One solution, Gundlach said he’d read, was to, “gradually raise the retirement age to 69—by 2075. This is not a 2075 problem,” he exclaimed, to lots of laughter.
Anyone who has heard Gundlach speak, read his research or spoken with him in the last four years knows he was early to speak of the credit crisis and financial disaster. He called the mortgage markets an “unmitigated disaster,” during the first half of 2007. And he was proved right. That’s why when he speaks about the investing environment, so many listen. The Drawing Room at the Palace Hotel for the small lunch briefing was packed with institutional investors, family office executives and reporters.
“There must be a massive policy shift,” Gundlach opined, speaking of the debt to GDP ratio, the tax situation in the U.S. He remarked about the election of a Republican majority in the House of Representatives in November and then the tax cuts in December. Saying he likes a nice “long time horizon,” he lamented that we, “must shorten the investment horizon.” We “had [a similar] problem back in the late 1930s-early 1940s,” with the “300% ratio of debt-to-GDP,” he mentioned above. "We solved that," he explained, with “a humongous tax increase. Now we have the same problem—but we never cut the taxes. How do we solve that?” he asks. It’s much harder to boost taxes from a higher base.
Gundlach mentions that “81%” of participants in a poll in The Wall Street Journal said they would favor a “surtax on earnings of $1 million or more.” And “68% are in favor of raising taxes on $250,000 or higher wage-earners,” he said. Really, Gundlach added, we are “headed for 'The Taxes Are Too Darn Low Party,’ but don't be surprised if it doesn't win.”
Unemployment Much Higher Than Figures Show
There has been, contrary to other economic recoveries, Gundlach noted, “no job growth since end of the recession.” And unemployment, he said, is vastly understated. He’s said this before: while the government’s public figures are 8.9% as of February, Gundlach asserted that the real numbers a much, much higher once you account for the long-term unemployed and underemployed; that’s really “16% or 17%;” and if you count the people who have been “conveniently” categorized out of the work force and not counted, it’s “really 24% or 25 % unemployment.”
This is, Gundlach said, “Starting to have societal impact.”
The ‘Good News’
The "good news is, manufacturing is flat out good! Jobless claims today were in the 400,000 zone, better, but the global economy is not showing it,” noted Gundlach, moving on to speak of asset classes.
Looking at commodities, he said, “gold, I don't mind; I own shares from late ’90s. I don't really like gold so much…it's just so heavy,” Gundlach said, tongue-in-cheek.

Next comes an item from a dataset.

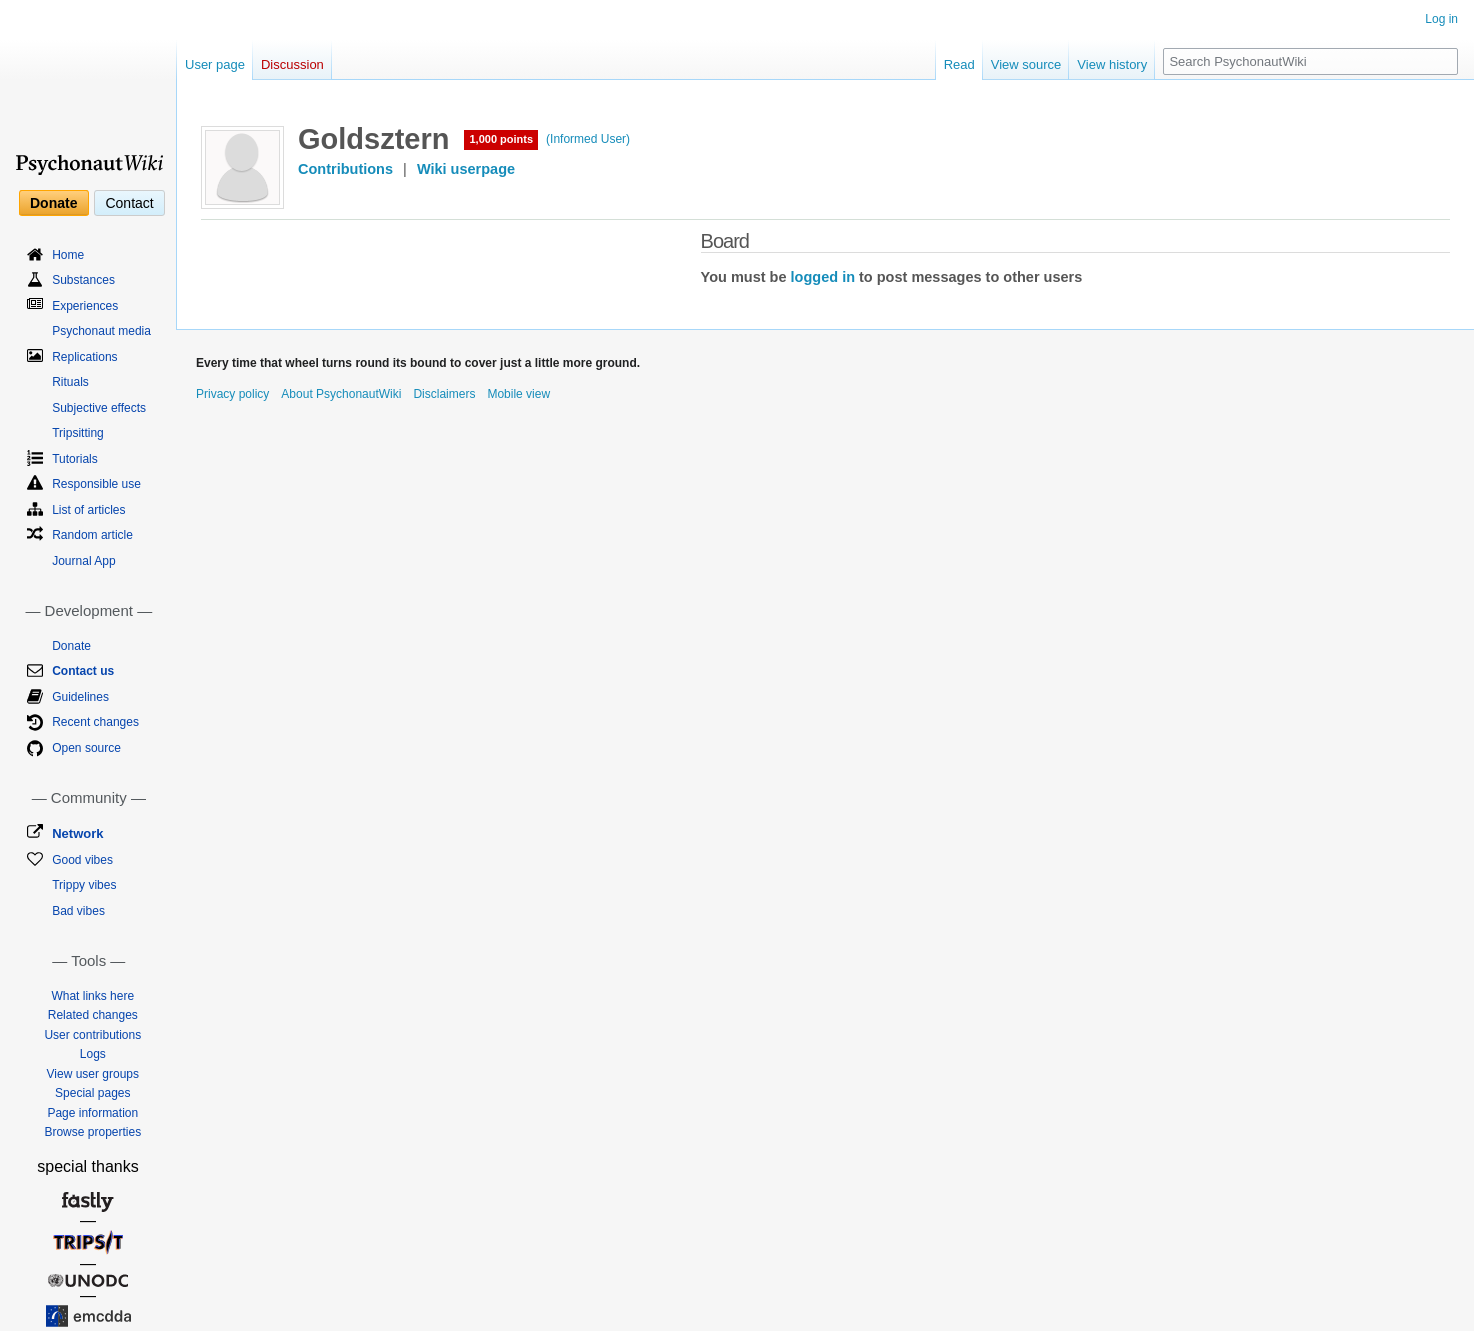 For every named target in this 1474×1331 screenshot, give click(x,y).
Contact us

He likes “gemstones better, noting that you can carry a couple million dollars’ worth in your pockets. “All the gold [that’s been] mined fits in a 67-foot cube, so the argument is scarcity.”But Gundlach points to Warren Buffett’s remarks about gold: “’Would you rather have 10 Exxons, plus all the farmland in U.S. plus a couple-trillion dollars left over?’”
Silver, of course, is something else altogether. It has had quite a run, and as Gundlach put it, “When silver outperforms gold it's time to get out of commodities,” noting its “17 to 37 run-up in six months.”